SCHILDER, PAUL FERDINAND (1886–1940), Austrian psychiatrist and psychoanalyst. Schilder was born in Vienna and studied medicine. His involvement with philosophic problems brought him to psychiatry; the year of his graduation he published three papers on neuropathological subjects. In 1914 his study of symbolism in schizophrenia intensified his earlier interest in Freud's work. Schilder combined concepts of the somatopsychic with Freud's idea of body ego and thus arrived at his own formulation of the body image. Along with his increasing interest in psychological and psychoanalytic problems, Schilder retained his deep interest in neuropathology, especially in early perception. The interrelation of the organic and psychological was to characterize Schilder's work for the rest of his life.

He published Selbstbewusstsein und Persoenlichkeitsbewusstsein (1914), in which he applied the principles of Edmund *Husserl's phenomenology to the psychiatric problem of depersonalization. After serving in World War i Schilder returned to Vienna to join the staff of Julius von Wagner-Jauregg's psychiatric clinic. He was invited to become a member of the Vienna Psychoanalytic Society, and in 1920 he delivered his first paper, "Identification," before the society. While at the clinic he wrote on the psychogenic aspects of organic conditions of the brain and published Seele und Leben (1923); Medizinische Psychologie (1923; Medical Psychology, 1953); and Entwurf zu einer Psychiatrie auf psychoanalytischer Grundlage (1925; Introduction to a Psychoanalytic Psychiatry, 1952).

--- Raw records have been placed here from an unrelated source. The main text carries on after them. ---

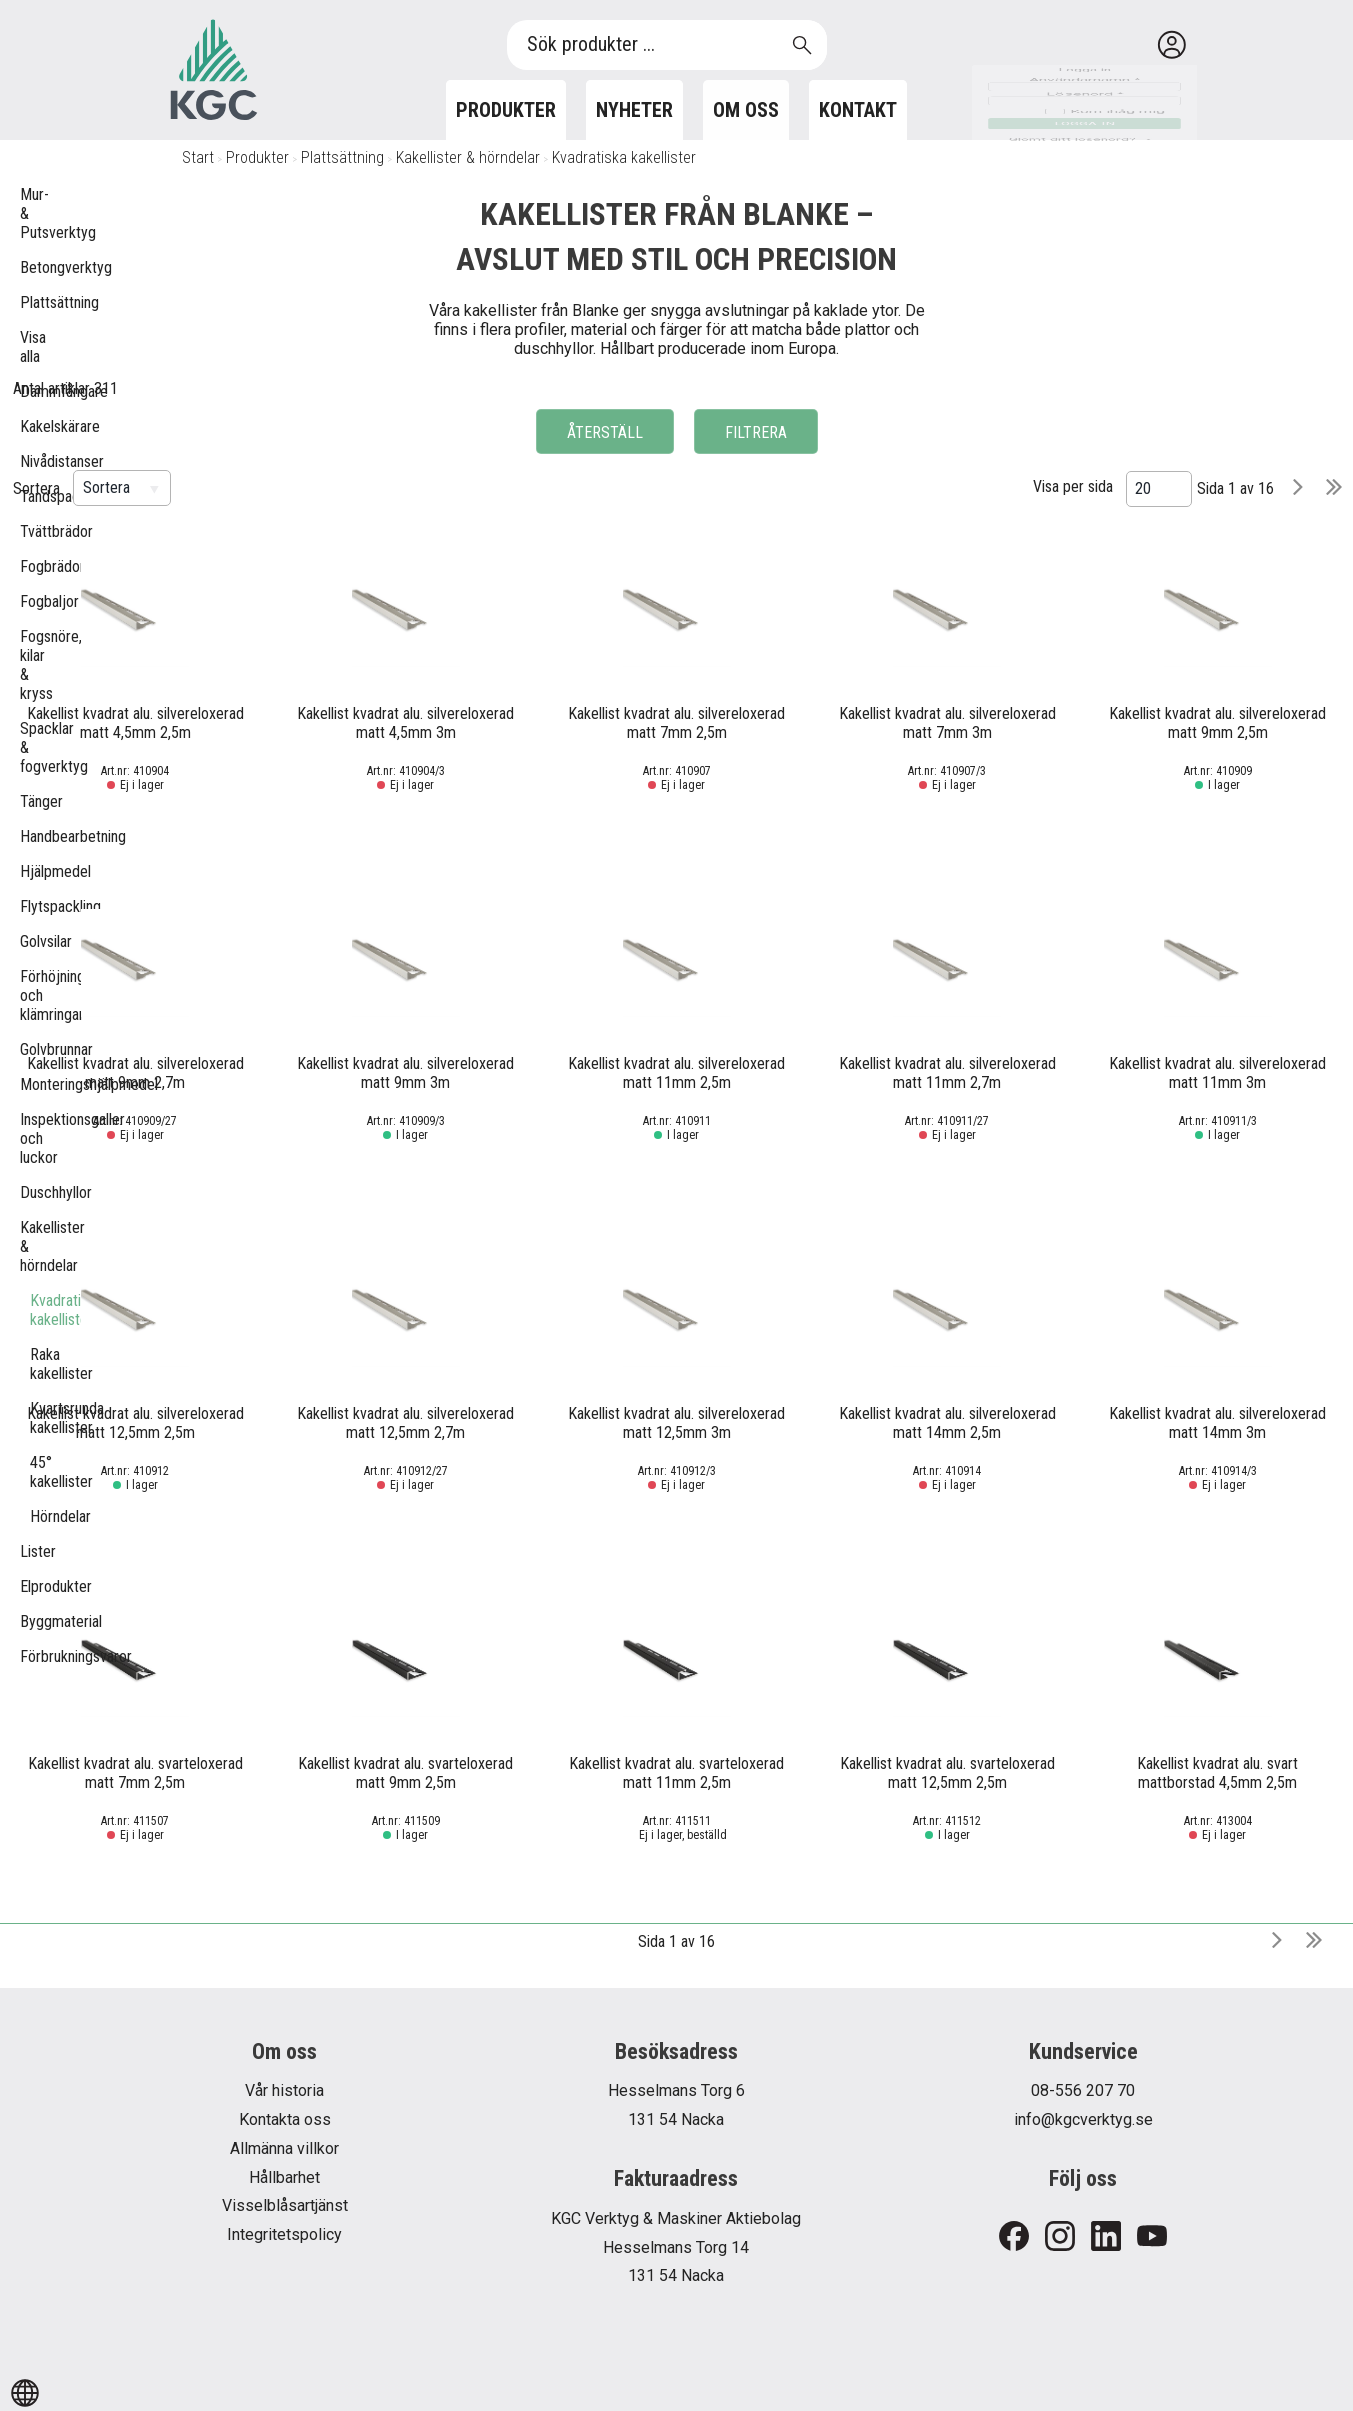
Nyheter (634, 110)
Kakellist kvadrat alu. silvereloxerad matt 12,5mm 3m (676, 1423)
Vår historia (284, 2090)
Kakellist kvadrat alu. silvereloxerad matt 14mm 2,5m (947, 1423)
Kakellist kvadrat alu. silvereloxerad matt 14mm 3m (1217, 1423)
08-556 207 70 (1083, 2090)
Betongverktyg (30, 267)
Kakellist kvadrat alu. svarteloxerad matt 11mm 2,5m (676, 1773)
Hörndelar (40, 1516)
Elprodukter (30, 1586)
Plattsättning (342, 157)
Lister (30, 1551)
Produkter (506, 110)
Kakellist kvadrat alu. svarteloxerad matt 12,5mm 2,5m (947, 1773)
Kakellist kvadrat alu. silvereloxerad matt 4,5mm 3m (405, 723)
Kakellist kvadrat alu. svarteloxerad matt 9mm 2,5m (405, 1773)
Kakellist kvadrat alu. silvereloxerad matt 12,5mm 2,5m (135, 1423)
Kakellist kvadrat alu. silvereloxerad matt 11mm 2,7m (947, 1073)
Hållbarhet (284, 2177)
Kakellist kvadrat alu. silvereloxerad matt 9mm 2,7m (135, 1073)
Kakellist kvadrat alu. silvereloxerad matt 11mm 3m (1217, 1073)
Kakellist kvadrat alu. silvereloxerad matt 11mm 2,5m (676, 1073)
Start (198, 157)
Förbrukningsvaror (30, 1656)
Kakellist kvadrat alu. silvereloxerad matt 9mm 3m (405, 1073)
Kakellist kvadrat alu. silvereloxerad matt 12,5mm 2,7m (405, 1423)
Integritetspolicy (284, 2234)
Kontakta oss (285, 2119)
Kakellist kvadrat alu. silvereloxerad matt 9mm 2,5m (1217, 723)
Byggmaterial (30, 1621)
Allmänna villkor (284, 2148)
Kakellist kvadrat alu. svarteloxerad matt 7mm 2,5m (135, 1773)
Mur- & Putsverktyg (30, 213)
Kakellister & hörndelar (468, 157)
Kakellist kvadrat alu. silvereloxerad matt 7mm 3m (947, 723)
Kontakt (858, 110)
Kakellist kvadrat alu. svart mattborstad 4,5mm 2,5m (1217, 1773)
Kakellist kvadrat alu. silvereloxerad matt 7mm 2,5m (676, 723)
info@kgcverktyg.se (1083, 2119)
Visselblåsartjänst (285, 2205)
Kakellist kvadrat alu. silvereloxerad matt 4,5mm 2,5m (135, 723)
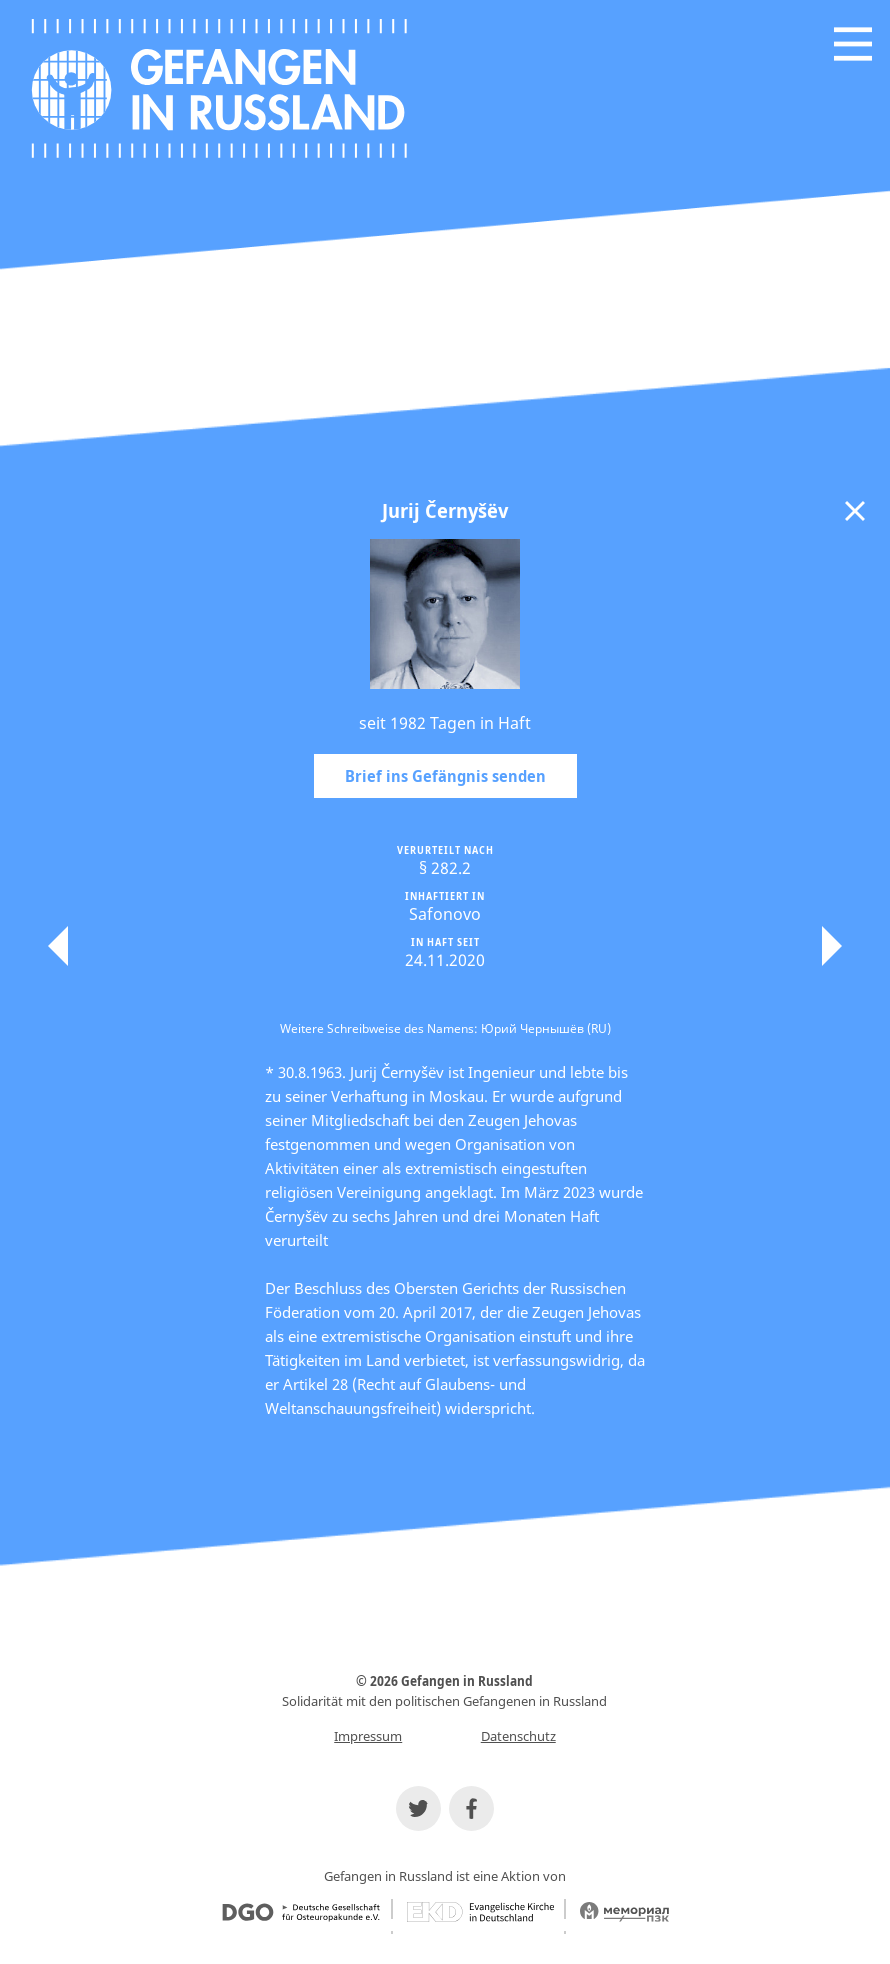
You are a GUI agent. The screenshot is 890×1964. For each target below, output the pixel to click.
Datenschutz (518, 1736)
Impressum (368, 1736)
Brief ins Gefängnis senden (445, 776)
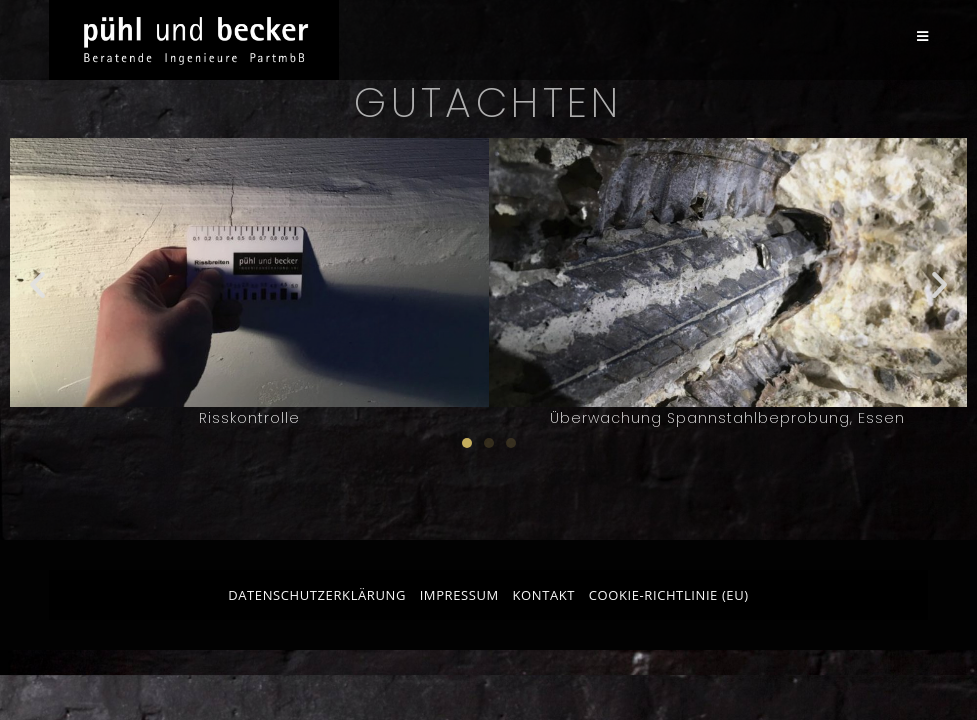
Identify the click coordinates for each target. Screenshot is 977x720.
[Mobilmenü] (923, 36)
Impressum (459, 595)
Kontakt (543, 595)
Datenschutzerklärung (317, 595)
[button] (37, 283)
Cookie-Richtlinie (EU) (669, 595)
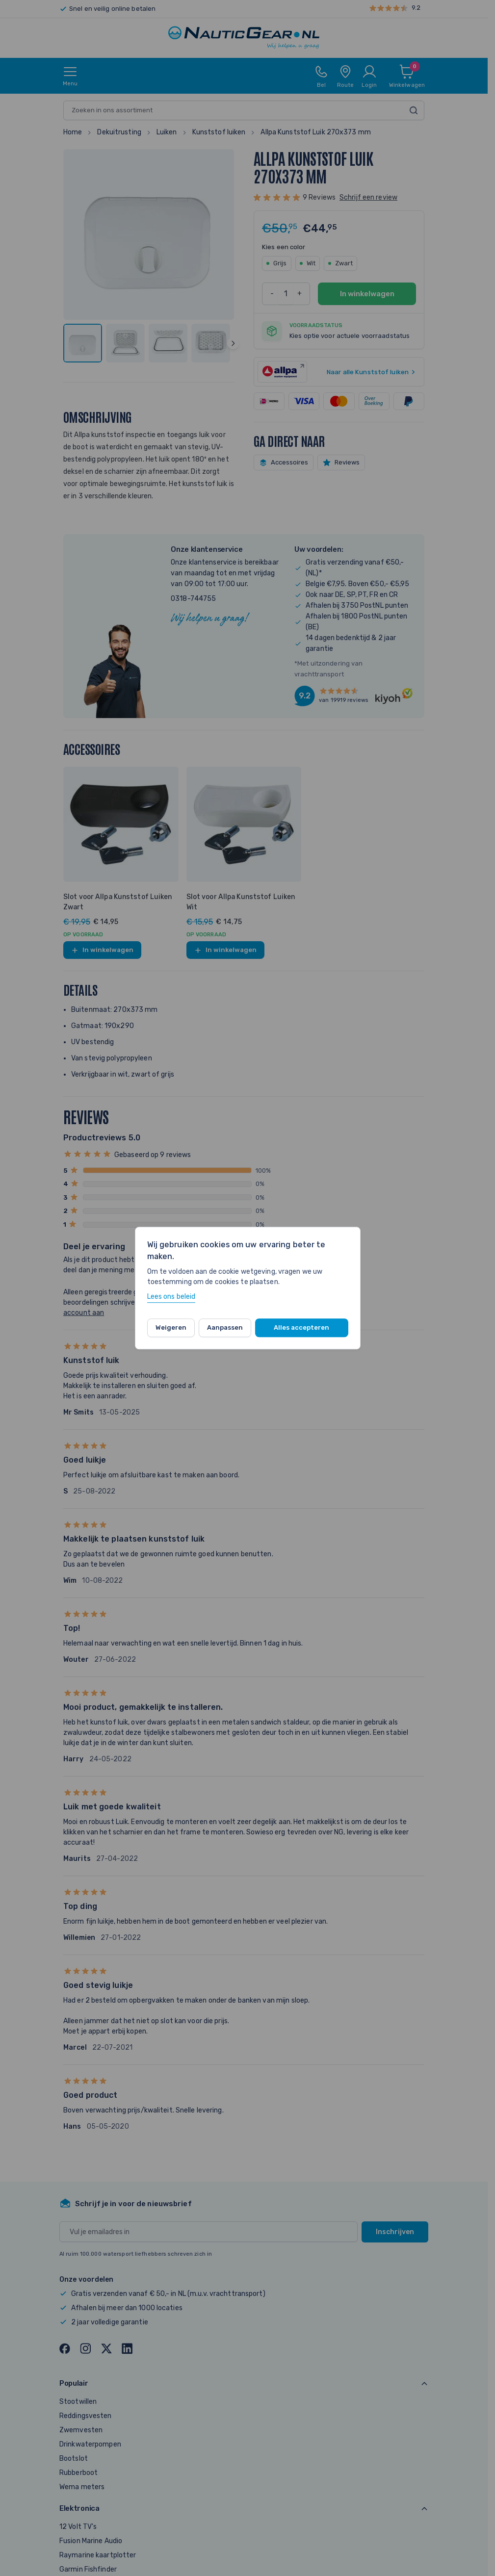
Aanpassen (225, 1327)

In 1928 Schilder accepted the invitation of Adolf Meyer to go to the Johns Hopkins University Medical School. He was appointed clinical director of psychiatry at Bellevue Hospital and research professor of psychiatry at New York University College of Medicine in 1930. Schilder's later publications include Brain and Personality (1951) and The Image and Appearance of the Human Body (1935). He continued his teaching and research with various coworkers, especially with Lauretta Bender, whom he married in 1937. He pioneered psychoanalytic group therapy and finally became interested in child psychology, in which field he was critical of many aspects of Freud's conclusions.

bibliography:

I. Ziferstein, in: F. Alexander et al. (eds.), Psychoanalytic Pioneers (1966), 457–68; O.F. Norton, Psychoanalytic Theory of Neurosis (1945), 650–2.